▶ [WHAT YOU NEED TO DO] Where does "mesto" occur in the listing? Copy every line that holds it.

▶ [SOURCE RECORDS]
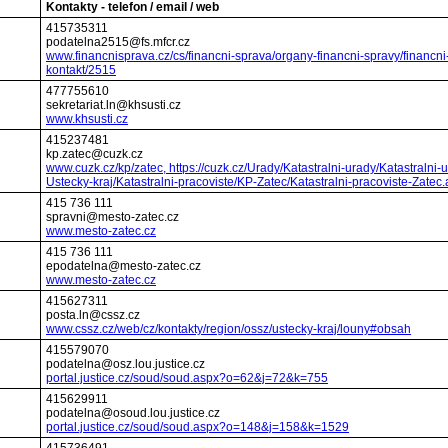
Kontakty - telefon / email / web
415735311
podatelna2515@fs.mfcr.cz
www.financnisprava.cz/cs/financni-sprava/organy-financni-spravy/financni
kontakt/2515
477755610
sekretariat.ln@khsusti.cz
www.khsusti.cz
415237481
kp.zatec@cuzk.cz
www.cuzk.cz/kp/zatec, https://cuzk.cz/Urady/Katastralni-urady/Katastralni-
Ustecky-kraj/Katastralni-pracoviste/KP-Zatec/Katastralni-pracoviste-Zatec
415 736 111
spravni@mesto-zatec.cz
www.mesto-zatec.cz
415 736 111
epodatelna@mesto-zatec.cz
www.mesto-zatec.cz
415627311
posta.ln@cssz.cz
www.cssz.cz/web/cz/kontakty/region/ossz/ustecky-kraj/louny#obsah
415579070
podatelna@osz.lou.justice.cz
portal.justice.cz/soud/soud.aspx?o=62&j=72&k=755
415629911
podatelna@osoud.lou.justice.cz
portal.justice.cz/soud/soud.aspx?o=148&j=158&k=1529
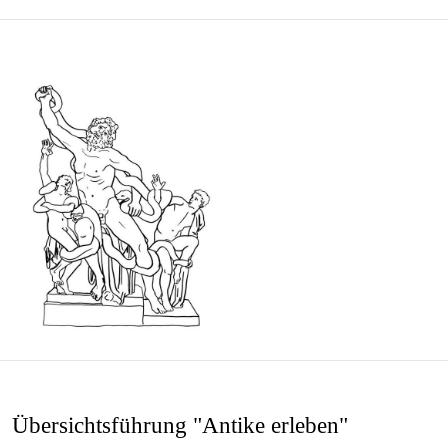
DIGITAL
MUSEUM
Übersichtsführung "Antike erleben"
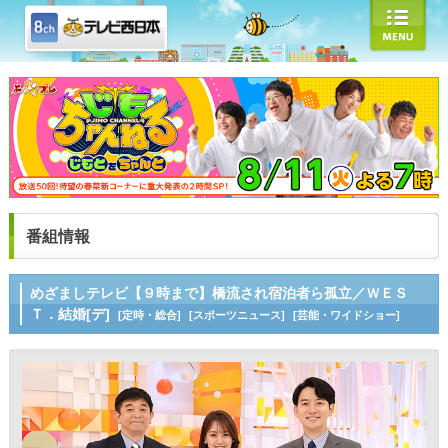
番組情報
めざましテレビ【９時まで】橋流され宿泊者ら孤立／ＷＥＳ
Ｔ．結婚[デ]
[定時・総合]
[スポーツニュース]
[芸能・ワイドショー]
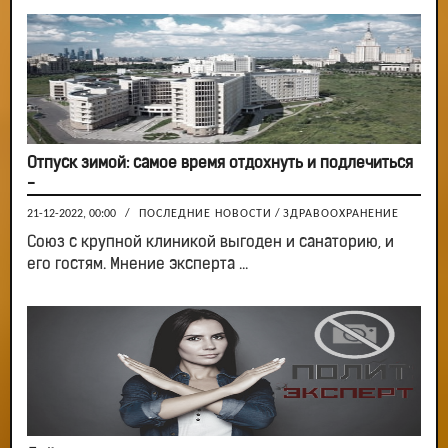
Отпуск зимой: самое время отдохнуть и подлечиться
-
21-12-2022, 00:00
/
ПОСЛЕДНИЕ НОВОСТИ
/
ЗДРАВООХРАНЕНИЕ
Союз с крупной клиникой выгоден и санаторию, и
его гостям. Мнение эксперта ...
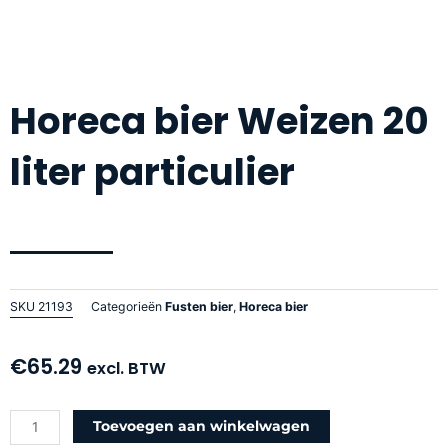
Horeca bier Weizen 20
liter particulier
SKU
21193
Categorieën
Fusten bier
,
Horeca bier
€
65.29
excl. BTW
Horeca
Toevoegen aan winkelwagen
bier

▶ [OUTPUT FOR THIS EXERCISE]
spravni@mesto-zatec.cz
www.mesto-zatec.cz
epodatelna@mesto-zatec.cz
www.mesto-zatec.cz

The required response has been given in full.